As a data-intensive computing application, high-energy physics requires storage and computing for large amounts of data at the PB level. Performance demands and data access imbalances in mass storage systems are increasing. Specifically, on one hand, traditional cheap disk storage systems have been unable to handle high IOPS demand services. On the other hand, a survey found that only a very small number of files have been active in storage for a period of time. Most files have never been accessed. Some enterprises and research organizations are beginning to use tiered storage architectures, such as tape, disk or solid state drives to reduce hardware purchase costs and power consumption.
As the amount of stored data grows, tiered storage requires data management software to migrate less active data to lower cost storage devices. Thus an automated data migration strategy is needed. At present, automatic data migration strategies such as LRU, CLOCK, 2Q, GDSF, LFUDA, FIFO, etc., are usually based on files’ recent access mode(such as file access frequency, etc.), are mainly used to resolve data migration between memory and disk. They need to run in the operating system kernel, so the rules are relatively simple. For file access mode does not take file life cycle trend into account, some regularly accessed files are often not predicted accurately. In addition, file history access records are not considered.

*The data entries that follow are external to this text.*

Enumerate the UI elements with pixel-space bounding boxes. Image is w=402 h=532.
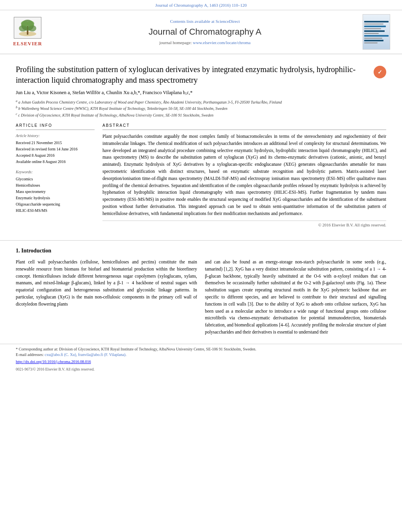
journal-reference-bar: Journal of Chromatography A, 1463 (2016)… [0,0,402,10]
crossmark-icon: ✓ [374,66,386,78]
journal-homepage-line: journal homepage: www.elsevier.com/locat… [55,40,355,46]
affiliations: a a Johan Gadolin Process Chemistry Cent… [16,99,386,118]
journal-ref-text: Journal of Chromatography A, 1463 (2016)… [155,3,247,7]
svg-point-6 [27,21,34,26]
elsevier-tree-icon [14,17,41,39]
cover-image [363,14,390,50]
keyword-5: Oligosaccharide sequencing [16,202,95,207]
abstract-col: ABSTRACT Plant polysaccharides constitut… [102,123,386,228]
intro-left-para: Plant cell wall polysaccharides (cellulo… [16,259,197,308]
cover-lines [364,21,388,43]
elsevier-brand-label: ELSEVIER [13,40,42,47]
journal-header: ELSEVIER Contents lists available at Sci… [0,10,402,54]
keyword-3: Mass spectrometry [16,189,95,195]
footnote-emails: E-mail addresses: cxu@abo.fi (C. Xu), fr… [16,352,386,358]
intro-right-col: and can also be found as an energy-stora… [205,259,386,340]
intro-heading: 1. Introduction [16,247,386,255]
introduction-section: 1. Introduction Plant cell wall polysacc… [0,247,402,340]
svg-text:✓: ✓ [378,69,382,75]
sciencedirect-anchor[interactable]: ScienceDirect [216,19,240,24]
copyright-line: © 2016 Elsevier B.V. All rights reserved… [102,221,386,228]
crossmark-badge: ✓ [370,64,386,78]
journal-title-center: Contents lists available at ScienceDirec… [47,19,363,46]
history-label: Article history: [16,133,95,139]
abstract-heading: ABSTRACT [102,123,386,130]
footnote-corresponding: * Corresponding author at: Division of G… [16,347,386,352]
article-body: Profiling the substitution pattern of xy… [0,54,402,234]
intro-two-col: Plant cell wall polysaccharides (cellulo… [16,259,386,340]
section-divider [0,240,402,241]
abstract-text: Plant polysaccharides constitute arguabl… [102,133,386,217]
keywords-section: Keywords: Glycomics Hemicelluloses Mass … [16,169,95,213]
doi-line: http://dx.doi.org/10.1016/j.chroma.2016.… [0,358,402,366]
received-revised-date: Received in revised form 14 June 2016 [16,146,95,152]
svg-point-5 [21,21,28,26]
intro-right-para: and can also be found as an energy-stora… [205,259,386,336]
article-info-col: ARTICLE INFO Article history: Received 2… [16,123,95,228]
affiliation-a: a a Johan Gadolin Process Chemistry Cent… [16,99,386,105]
journal-title-text: Journal of Chromatography A [55,26,355,38]
homepage-url[interactable]: www.elsevier.com/locate/chroma [193,40,251,45]
keyword-6: HILIC-ESI-MS/MS [16,208,95,213]
accepted-date: Accepted 8 August 2016 [16,153,95,158]
affiliation-b: b b Wallenberg Wood Science Centre (WWSC… [16,105,386,111]
intro-left-col: Plant cell wall polysaccharides (cellulo… [16,259,197,340]
email-link[interactable]: cxu@abo.fi (C. Xu), franvila@abo.fi (F. … [45,352,127,357]
authors-line: Jun Liu a, Victor Kisonen a, Stefan Will… [16,89,386,96]
received-date: Received 21 November 2015 [16,140,95,146]
article-info-abstract: ARTICLE INFO Article history: Received 2… [16,123,386,228]
keyword-2: Hemicelluloses [16,183,95,188]
available-date: Available online 8 August 2016 [16,159,95,165]
authors-text: Jun Liu a, Victor Kisonen a, Stefan Will… [16,90,193,95]
keyword-4: Enzymatic hydrolysis [16,195,95,201]
issn-line: 0021-9673/© 2016 Elsevier B.V. All right… [0,366,402,375]
keywords-label: Keywords: [16,169,95,175]
article-title-section: Profiling the substitution pattern of xy… [16,64,386,85]
affiliation-c: c c Division of Glycoscience, KTH Royal … [16,112,386,118]
keyword-1: Glycomics [16,176,95,182]
journal-cover [363,14,394,50]
doi-url[interactable]: http://dx.doi.org/10.1016/j.chroma.2016.… [16,360,91,364]
sciencedirect-link: Contents lists available at ScienceDirec… [55,19,355,24]
elsevier-logo: ELSEVIER [8,17,47,47]
article-info-heading: ARTICLE INFO [16,123,95,130]
article-title: Profiling the substitution pattern of xy… [16,64,370,85]
footnote-section: * Corresponding author at: Division of G… [0,344,402,358]
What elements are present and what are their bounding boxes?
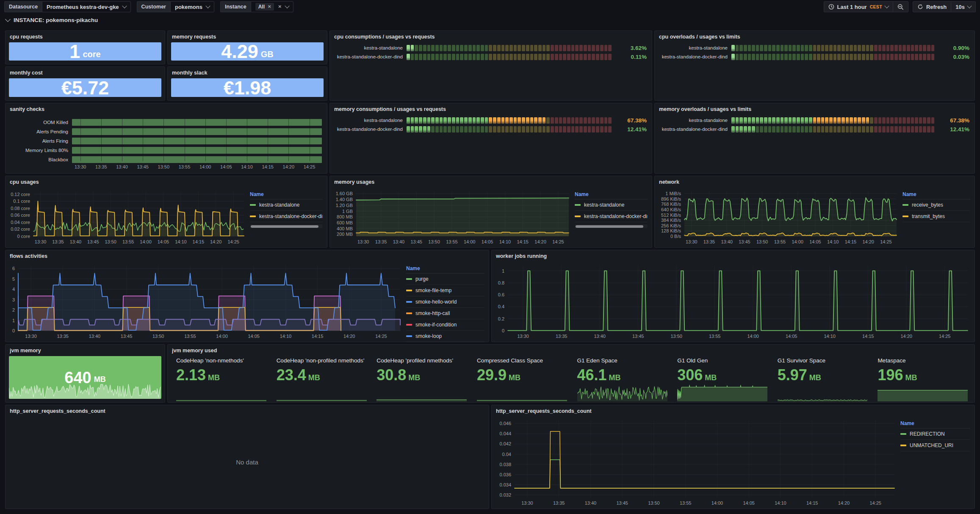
gauge-cell <box>575 45 579 51</box>
legend-item-REDIRECTION[interactable]: REDIRECTION <box>900 428 970 440</box>
refresh-button[interactable]: Refresh <box>913 1 951 12</box>
svg-text:0.8: 0.8 <box>498 280 504 285</box>
refresh-interval-button[interactable]: 10s <box>951 1 976 12</box>
row-header-title: INSTANCE: pokemons-pikachu <box>14 17 98 23</box>
panel-title[interactable]: memory consumptions / usages vs requests <box>330 103 652 114</box>
gauge-cell <box>789 54 792 60</box>
gauge-cell <box>567 54 570 60</box>
svg-text:13:50: 13:50 <box>105 239 116 244</box>
panel-title[interactable]: sanity checks <box>6 103 327 114</box>
stat-value: 29.9 <box>477 368 507 383</box>
panel-title[interactable]: jvm memory <box>6 345 165 356</box>
svg-text:13:30: 13:30 <box>357 239 369 244</box>
grafana-dashboard: Datasource Prometheus kestra-dev-gke Cus… <box>0 0 980 514</box>
instance-chip-all[interactable]: All ✕ <box>255 3 274 11</box>
legend-item-transmit_bytes[interactable]: transmit_bytes <box>902 211 970 222</box>
panel-title[interactable]: cpu overloads / usages vs limits <box>655 31 974 42</box>
gauge-cell <box>915 126 918 133</box>
gauge-cell <box>744 45 747 51</box>
customer-select[interactable]: pokemons <box>170 1 214 12</box>
row-header-instance[interactable]: INSTANCE: pokemons-pikachu <box>6 17 98 23</box>
panel-title[interactable]: memory overloads / usages vs limits <box>655 103 974 114</box>
scrollbar-handle[interactable] <box>251 225 318 228</box>
legend-item-kestra-standalone[interactable]: kestra-standalone <box>575 199 648 211</box>
legend-item-smoke-hello-world[interactable]: smoke-hello-world <box>406 296 484 308</box>
gauge-cell <box>608 126 612 133</box>
gauge-row-kestra-standalone: kestra-standalone67.38% <box>659 117 969 124</box>
panel-title[interactable]: flows activities <box>6 250 489 261</box>
stat-unit: MB <box>208 373 220 382</box>
gauge-cell <box>797 54 800 60</box>
gauge-cell <box>931 126 935 133</box>
panel-cpu-usages: cpu usages 0 core0.02 core0.04 core0.06 … <box>5 176 327 248</box>
toolbar-right: Last 1 hour CEST Refresh <box>824 1 980 12</box>
legend-item-UNMATCHED_URI[interactable]: UNMATCHED_URI <box>900 440 970 451</box>
panel-title[interactable]: cpu requests <box>6 31 165 42</box>
panel-title[interactable]: memory requests <box>168 31 327 42</box>
panel-title[interactable]: cpu usages <box>6 176 327 187</box>
time-axis-label: 14:00 <box>199 164 211 169</box>
gauge-cell <box>608 117 612 124</box>
legend-item-receive_bytes[interactable]: receive_bytes <box>902 199 970 211</box>
chevron-down-icon <box>205 3 210 8</box>
clock-icon <box>828 4 834 10</box>
series-color-dash <box>406 312 412 314</box>
close-icon[interactable]: ✕ <box>268 5 271 9</box>
legend-item-smoke-if-condition[interactable]: smoke-if-condition <box>406 319 484 331</box>
gauge-cell <box>854 126 857 133</box>
zoom-out-button[interactable] <box>893 1 908 12</box>
gauge-cell <box>526 54 529 60</box>
legend-item-smoke-file-temp[interactable]: smoke-file-temp <box>406 285 484 296</box>
svg-text:13:45: 13:45 <box>121 334 133 339</box>
gauge-cell <box>604 54 608 60</box>
panel-title[interactable]: network <box>655 176 974 187</box>
panel-title[interactable]: monthly cost <box>6 67 165 78</box>
svg-text:0.6: 0.6 <box>498 292 504 297</box>
series-color-dash <box>902 216 908 217</box>
scrollbar-handle[interactable] <box>576 225 643 228</box>
clear-all-icon[interactable]: ✕ <box>278 5 281 9</box>
gauge-cell <box>411 45 414 51</box>
gauge-cell <box>530 117 534 124</box>
gauge-cell <box>833 117 837 124</box>
panel-title[interactable]: http_server_requests_seconds_count <box>492 405 974 416</box>
panel-title[interactable]: jvm memory used <box>168 345 974 356</box>
gauge-cell <box>555 45 558 51</box>
legend-scrollbar[interactable] <box>250 224 323 228</box>
legend-header: Name <box>406 264 484 274</box>
gauge-cell <box>772 126 775 133</box>
legend-item-kestra-standalone-docker-dind[interactable]: kestra-standalone-docker-dind <box>575 211 648 222</box>
instance-select[interactable]: All ✕ ✕ <box>251 1 293 12</box>
panel-title[interactable]: monthly slack <box>168 67 327 78</box>
legend-item-kestra-standalone-docker-dind[interactable]: kestra-standalone-docker-dind <box>250 211 323 222</box>
panel-title[interactable]: memory usages <box>330 176 652 187</box>
gauge-cell <box>890 126 894 133</box>
stat-unit: MB <box>705 373 717 382</box>
legend-item-smoke-loop[interactable]: smoke-loop <box>406 331 484 342</box>
legend-item-purge[interactable]: purge <box>406 274 484 285</box>
panel-title[interactable]: http_server_requests_seconds_count <box>6 405 489 416</box>
gauge-cell <box>501 117 505 124</box>
datasource-select[interactable]: Prometheus kestra-dev-gke <box>42 1 131 12</box>
gauge-cell <box>431 126 435 133</box>
gauge-cell <box>600 117 604 124</box>
panel-title[interactable]: cpu consumptions / usages vs requests <box>330 31 652 42</box>
gauge-cell <box>821 45 825 51</box>
series-color-dash <box>406 301 412 303</box>
gauge-cell <box>497 126 501 133</box>
gauge-cell <box>419 45 422 51</box>
svg-text:13:55: 13:55 <box>709 334 721 339</box>
gauge-cell <box>448 54 451 60</box>
chart-svg <box>176 383 266 401</box>
time-range-button[interactable]: Last 1 hour CEST <box>824 1 893 12</box>
gauge-row-label: kestra-standalone-docker-dind <box>659 54 728 59</box>
svg-text:800 MB: 800 MB <box>337 214 353 219</box>
instance-chip-label: All <box>258 4 265 10</box>
panel-title[interactable]: worker jobs running <box>492 250 974 261</box>
svg-text:400 MB: 400 MB <box>337 226 353 231</box>
legend-item-smoke-http-call[interactable]: smoke-http-call <box>406 308 484 319</box>
legend-item-kestra-standalone[interactable]: kestra-standalone <box>250 199 323 211</box>
gauge-cell <box>817 54 820 60</box>
legend-scrollbar[interactable] <box>575 224 648 228</box>
svg-text:14:10: 14:10 <box>499 239 511 244</box>
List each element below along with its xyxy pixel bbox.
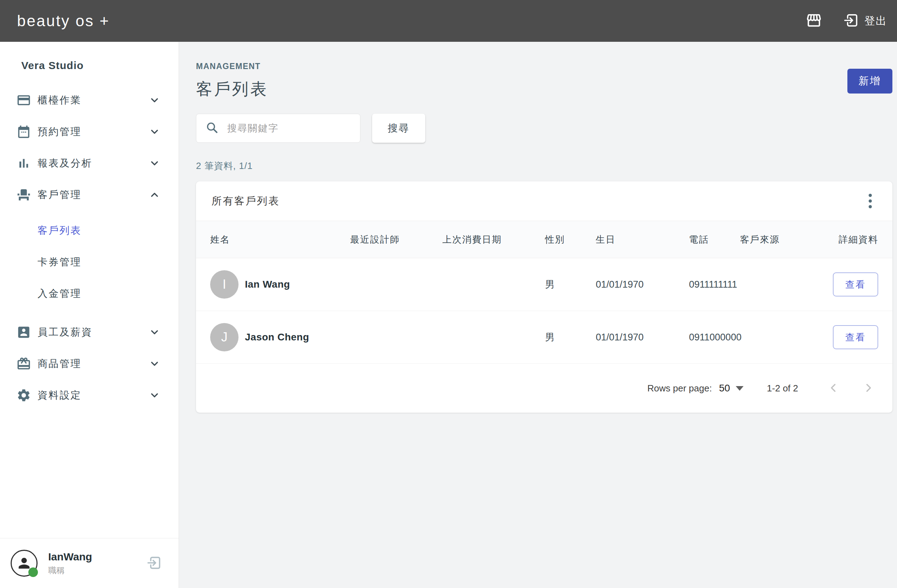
topbar: beauty os + 登出: [0, 0, 897, 42]
pagination-range: 1-2 of 2: [767, 383, 798, 394]
chevron-down-icon: [149, 95, 160, 106]
sidebar-item-customers[interactable]: 客戶管理: [0, 179, 179, 211]
page-title: 客戶列表: [196, 78, 892, 100]
chevron-right-icon: [862, 381, 876, 396]
sidebar-item-voucher-management[interactable]: 卡券管理: [0, 246, 179, 278]
chevron-down-icon: [149, 126, 160, 137]
gift-icon: [16, 356, 31, 371]
table-row: J Jason Cheng 男 01/01/1970 0911000000 查看: [196, 311, 892, 364]
result-summary: 2 筆資料, 1/1: [196, 160, 892, 172]
user-job-title: 職稱: [48, 565, 92, 576]
sidebar-item-counter[interactable]: 櫃檯作業: [0, 84, 179, 116]
sidebar-item-label: 客戶管理: [38, 188, 81, 202]
sidebar-user-panel: IanWang 職稱: [0, 538, 179, 588]
search-icon: [205, 121, 219, 136]
birthday-cell: 01/01/1970: [596, 332, 689, 343]
table-pagination: Rows per page: 50 1-2 of 2: [196, 364, 892, 413]
chevron-down-icon: [149, 389, 160, 401]
chevron-up-icon: [149, 189, 160, 200]
table-header-row: 姓名 最近設計師 上次消費日期 性別 生日 電話 客戶來源 詳細資料: [196, 221, 892, 258]
column-header-name: 姓名: [210, 234, 350, 246]
chevron-left-icon: [827, 381, 840, 396]
storefront-icon: [805, 12, 822, 30]
user-name: IanWang: [48, 551, 92, 563]
sidebar: Vera Studio 櫃檯作業 預約管理: [0, 42, 179, 588]
birthday-cell: 01/01/1970: [596, 279, 689, 290]
customer-list-card: 所有客戶列表 姓名 最近設計師 上次消費日期 性別 生日 電話 客戶來源 詳細資…: [196, 181, 892, 413]
rows-per-page-select[interactable]: 50: [719, 383, 744, 394]
gear-icon: [16, 388, 31, 403]
caret-down-icon: [736, 386, 744, 391]
sidebar-item-settings[interactable]: 資料設定: [0, 379, 179, 411]
customer-name: Ian Wang: [245, 279, 290, 290]
main-content: MANAGEMENT 客戶列表 新增 搜尋 2 筆資料, 1/1 所有客戶列表 …: [179, 42, 897, 588]
previous-page-button[interactable]: [827, 381, 840, 396]
logout-icon: [843, 12, 859, 30]
search-button[interactable]: 搜尋: [372, 114, 425, 143]
logout-icon: [146, 555, 162, 572]
sidebar-item-label: 預約管理: [38, 125, 81, 139]
sidebar-item-reports[interactable]: 報表及分析: [0, 147, 179, 179]
card-menu-button[interactable]: [864, 191, 877, 211]
sidebar-item-deposit-management[interactable]: 入金管理: [0, 278, 179, 309]
sidebar-item-staff[interactable]: 員工及薪資: [0, 316, 179, 348]
studio-name: Vera Studio: [21, 60, 179, 72]
card-title: 所有客戶列表: [211, 194, 280, 208]
column-header-last-purchase-date: 上次消費日期: [442, 234, 545, 246]
sidebar-nav: 櫃檯作業 預約管理 報表及分析: [0, 84, 179, 411]
view-details-button[interactable]: 查看: [833, 272, 878, 296]
chevron-down-icon: [149, 157, 160, 169]
storefront-button[interactable]: [805, 12, 822, 30]
card-icon: [16, 93, 31, 108]
sidebar-item-label: 資料設定: [38, 389, 81, 402]
column-header-gender: 性別: [545, 234, 596, 246]
rows-per-page-label: Rows per page:: [647, 383, 712, 394]
search-row: 搜尋: [196, 114, 892, 143]
gender-cell: 男: [545, 278, 596, 291]
user-info: IanWang 職稱: [48, 551, 92, 576]
sidebar-item-label: 報表及分析: [38, 157, 92, 170]
next-page-button[interactable]: [862, 381, 876, 396]
column-header-source: 客戶來源: [740, 234, 829, 246]
topbar-actions: 登出: [805, 12, 887, 30]
sidebar-item-booking[interactable]: 預約管理: [0, 116, 179, 147]
gender-cell: 男: [545, 331, 596, 344]
phone-cell: 0911000000: [689, 332, 740, 343]
rows-per-page-value: 50: [719, 383, 730, 394]
app-logo: beauty os +: [17, 12, 110, 30]
sidebar-item-label: 櫃檯作業: [38, 93, 81, 107]
search-input[interactable]: [227, 123, 353, 134]
logout-button[interactable]: 登出: [843, 12, 887, 30]
sidebar-item-customer-list[interactable]: 客戶列表: [0, 215, 179, 246]
avatar: I: [210, 270, 239, 299]
search-box: [196, 114, 360, 143]
card-header: 所有客戶列表: [196, 181, 892, 221]
calendar-icon: [16, 124, 31, 139]
sidebar-item-label: 員工及薪資: [38, 325, 92, 339]
bar-chart-icon: [16, 156, 31, 171]
online-status-dot: [28, 567, 38, 577]
chevron-down-icon: [149, 327, 160, 338]
logout-label: 登出: [864, 14, 887, 28]
sidebar-item-products[interactable]: 商品管理: [0, 348, 179, 379]
column-header-details: 詳細資料: [829, 234, 878, 246]
breadcrumb: MANAGEMENT: [196, 62, 892, 71]
column-header-phone: 電話: [689, 234, 740, 246]
chevron-down-icon: [149, 358, 160, 370]
table-row: I Ian Wang 男 01/01/1970 0911111111 查看: [196, 258, 892, 311]
seat-icon: [16, 187, 31, 202]
column-header-birthday: 生日: [596, 234, 689, 246]
avatar: [11, 550, 38, 577]
customer-name: Jason Cheng: [245, 331, 309, 343]
sidebar-item-label: 商品管理: [38, 357, 81, 371]
kebab-icon: [869, 194, 872, 197]
add-customer-button[interactable]: 新增: [847, 69, 892, 93]
badge-icon: [16, 325, 31, 340]
column-header-recent-designer: 最近設計師: [350, 234, 442, 246]
view-details-button[interactable]: 查看: [833, 325, 878, 349]
customer-submenu: 客戶列表 卡券管理 入金管理: [0, 215, 179, 309]
avatar: J: [210, 323, 239, 351]
user-logout-button[interactable]: [146, 555, 162, 572]
name-cell: I Ian Wang: [210, 270, 350, 299]
name-cell: J Jason Cheng: [210, 323, 350, 351]
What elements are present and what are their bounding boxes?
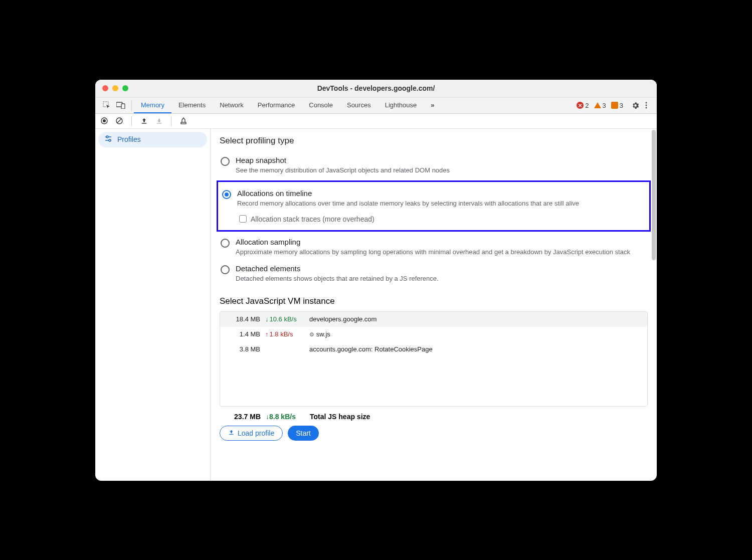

Data access requests are not completely random. They are driven by the behavior of users or programs. There must be association between different files that are accessed consecutively. This paper proposes a method of file access heat prediction. Data heat trend is used as the basis for migration to a relatively low-cost storage device. Due to the limitations of traditional models, it is difficult to achieve good results in predicting at such nonlinear scenes. This paper attempts to use the deep learning algorithm model to predict the evolution trend of data access heat. This paper discussed the implementation of some initial parts of the system, in particular the trace collector and the LSTM model. Then some preliminary experiments are conducted with these parts.